Ecosyste.ms: Awesome

An open API service indexing awesome lists of open source software.

Awesome Lists | Featured Topics | Projects

https://github.com/tkvogt/judy-graph-db

A graph database with cypher like queries using judy arrays
https://github.com/tkvogt/judy-graph-db

cypher database graph haskell judy judy-arrays

Last synced: 5 days ago
JSON representation

A graph database with cypher like queries using judy arrays

Awesome Lists containing this project

README

        

DISCLAIMER: There are still a lot of TODOS, the API will change and I haven't done a lot of benchmarking.

Intro
=====

judy-graph-db is a graph database based on [judy arrays](https://en.wikipedia.org/wiki/Judy_array) and [lmdb](https://en.wikipedia.org/wiki/Lightning_Memory-Mapped_Database). It was developed because there was no Haskell library that could handle very dense graphs with a million edges coming from a node. It currently is focused on analysing a static set of graph files (like the panama papers) and then to query it and do a little bit of post processing like adding, updating or deleting edges.

judy-graph-db should be
- fast: Because of judy-arrays
- typesave and convenient: The [Cypher](https://neo4j.com/developer/cypher-query-language/)-like query [EDSL](https://wiki.haskell.org/Embedded_domain_specific_language) eg enforces node/edge alternation. An EDSL has the advantage that we don't need to invent a big language like Cypher. There will never be a book written about this library, which IMHO is what convenience is really about. Look at [comparison to Neo4j](../master/doc/Neo4j.md).
- memory efficient: nodes are represented with Word32 indexes, edges also with Word32, if possible. Typeclasses are used to compress speed relevant properties into 32 bit.
- flexible: Several typeclass graph instances balance between speed, memory efficiency and convenience
- transparent: We explain all algorithms, and because of Haskell the library is easy to extend (if you are a Haskell programmer). As we use no monad apart from the IO-monad, there is only basic Haskell knowledge necessary.

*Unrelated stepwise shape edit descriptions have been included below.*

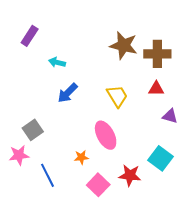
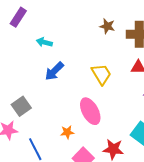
brown star: (124, 45) -> (107, 26), size x0.6

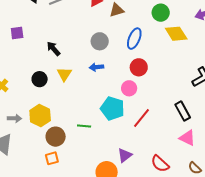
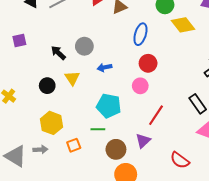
gray circle: (100, 41) -> (84, 46), moved
cyan pentagon: (112, 108) -> (109, 106), moved
gray arrow: (14, 118) -> (40, 150), moved
brown circle: (56, 137) -> (116, 149), moved
purple triangle: (125, 155) -> (143, 141), moved
orange square: (52, 158) -> (74, 145), moved

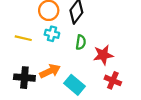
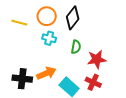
yellow line: (23, 38) -> (19, 23), moved
red cross: (113, 80) -> (93, 82), moved

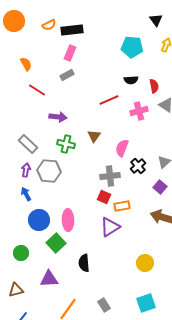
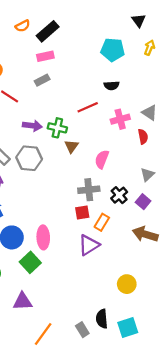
black rectangle: (72, 30) -> (48, 31), turned -35
pink rectangle: (70, 53) -> (45, 56), turned 56
red semicircle: (154, 86) -> (143, 137), moved
green cross: (66, 144) -> (57, 128), moved
black cross: (138, 166) -> (119, 195), moved
gray hexagon: (49, 171) -> (29, 158), moved
red square: (104, 197) -> (82, 212), turned -32
orange rectangle: (122, 206) -> (102, 222), turned -49
black semicircle: (84, 263) -> (102, 319), moved

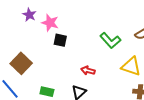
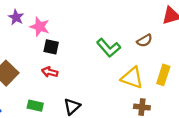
red arrow: (88, 70) -> (50, 72), moved

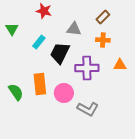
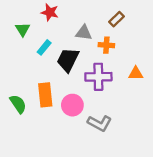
green triangle: (12, 29) -> (23, 29), moved
orange cross: (103, 40) -> (106, 45), moved

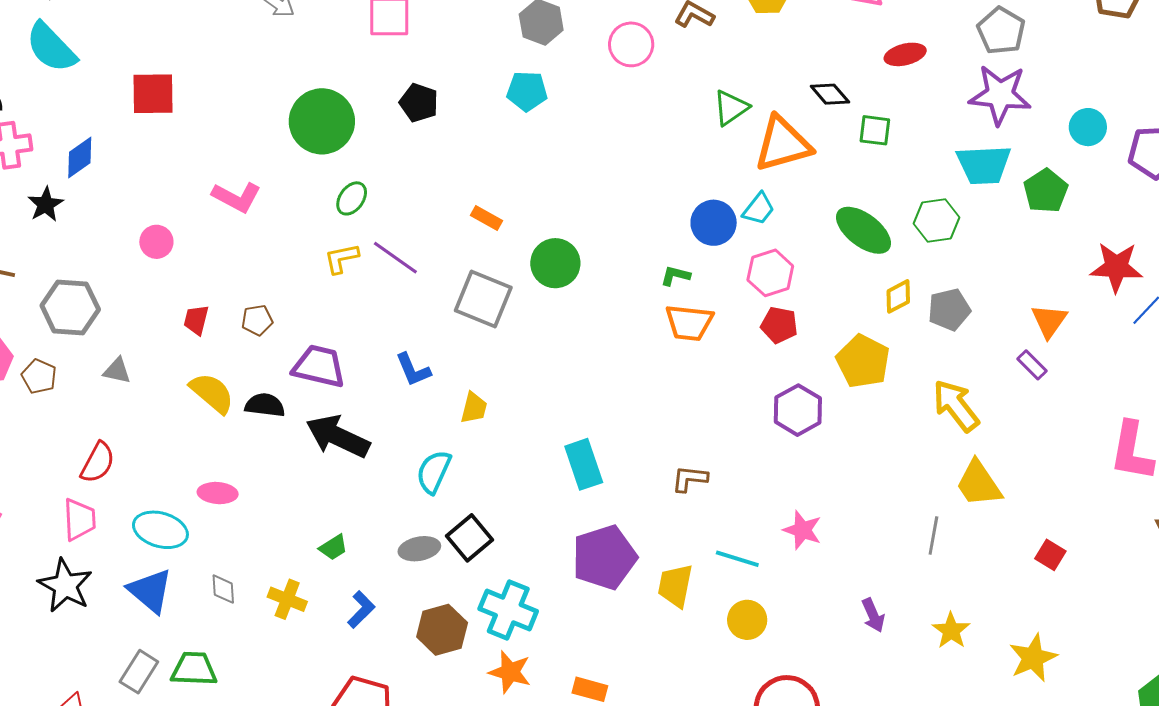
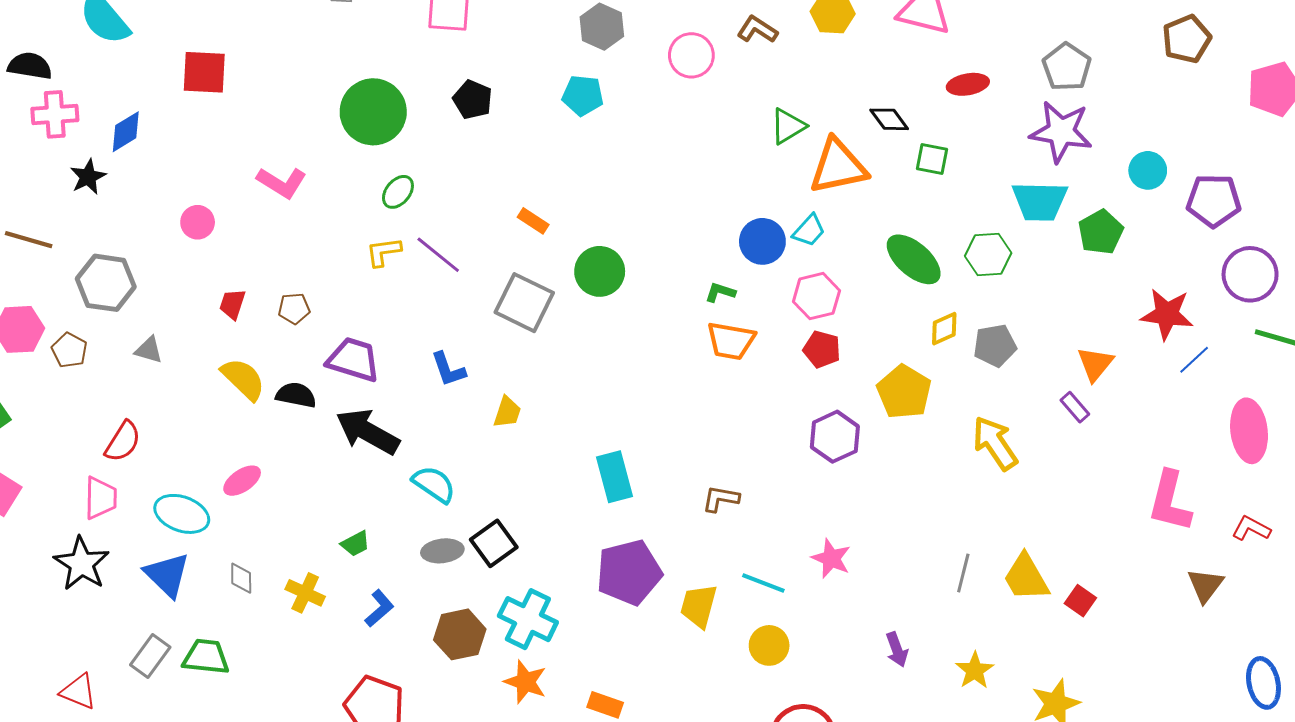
cyan semicircle: (434, 472) -> (434, 484), moved, turned 96
yellow trapezoid: (979, 484) -> (1026, 577), moved
pink ellipse: (218, 493) -> (242, 481), turned -42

On the downside (currently):
- Deletion not tested and slows down the queries
- No REST API yet (wich is maybe good for typesafety and that there are no standard passwords like [MongoDB](https://www.theregister.co.uk/2017/01/11/mongodb_ransomware_followup/))
- Cannot handle graphs that don't fit into memory
- Judy Arrays are in IO. It is a binding to a C libary that is not easy to understand.

Overview
========

When a query or an algorithm is executed on the graph, it typically doesn't need to access all parts of the graph. We differentiate three parts:
- A node can be represented just with its Word32-index. See the small red dot and lines in image below.
- A node/edge could also concist of a record of Strings, Ints, ... . Visualized with the middle sized circles and lines
- If it is critical that no data is ever lost, parts of the graph have to be persisted, see the big circle and lines.

If the strings are only needed in the final step of an algorithm while an int-counter and word32-index are mostly used, we try to store it in the red/small structure. It would be ideal if we could influence where parts of the graph end up: L1/L2/L3-Cache, memory or HD/SSD. With our construction of edges with continuous 32 bit values, we try to fit as much as possible into the L1/L2/L3 caches.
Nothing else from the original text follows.